While working on Chimukla Sansar, she met director Vasant Joglekar; they married in 1943 and she henceforth became known as Sumati Gupte-Joglekar. The couple had three daughters: Meera, Chanda, and Madhushri.

==Career==
She debuted in the bilingual Marathi film Sant Dnyaneshwar (1940), where she also performed two songs. She gained recognition in Bhalji Pendharkar’s historical drama Thoratanchi Kamla (1941), portraying Sambhaji’s fiancée, followed by roles in Navardeo, Chimukla Sansar (1943), and Sunbai (1942).

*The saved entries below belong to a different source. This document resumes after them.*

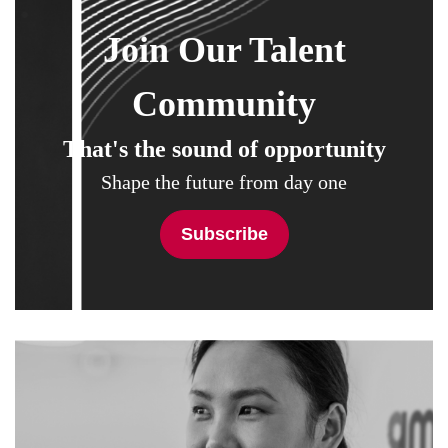
Join Our Talent
Community
That's the sound of opportunity
Shape the future from day one
Subscribe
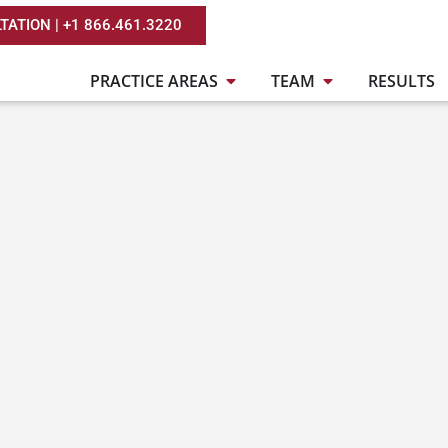
TATION | +1 866.461.3220
PRACTICE AREAS
TEAM
RESULTS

Gupte-Jokelar developed a strong presence in Marathi stage theatre, performing in plays such as Sanshaykallol, Udyacha Sansar, Sanyasta Khadag, Lagnachi Bedi, and Vikarvilasit. Her career expanded into Hindi films with roles in Hamara Sansar (1945), Sharbati Aankhen (1945), Santan (1946), Veer Ghatotkach (1949), Nand Kishore (1951), Shiv Leela (1952), Samaj (1954), Mausi (1958), Kareegar (1958), Keechak Vadh (1959), Waqt (1965), Parivar (1968), Adhikar (1971), Jalte Badan (1973), Paise Ki Gudiya (1974), Sajjo Rani (1976), and Aadmi Sadak Ka (1977).

She and Vasant Joglekar co-founded the Mera Pictures production banner. Under this, she produced several Marathi films including Shevatcha Malusara (1966), Ha Khel Savalyancha (1976), and Janaki (1979).

In the film Ha Khel Savalyancha, she contributed as writer and producer; the film was directed by Vasant Joglekar and received acclaim, including awards for its music and cinematography. She also helped launch her daughter Meera in the film Ek Kali Muskayee (1968), where Meera starred opposite Joy Mukherjee.

==Death ==

Gupte-Jokelar died on October 31, 2009, at the age of 90.

==Honors and recognition==

Gupte-Jokelar was honoured with several awards, among them the V. Shantaram Award, and the Chitrabhushan Jeevan Gaurav (Lifetime Achievement) Award.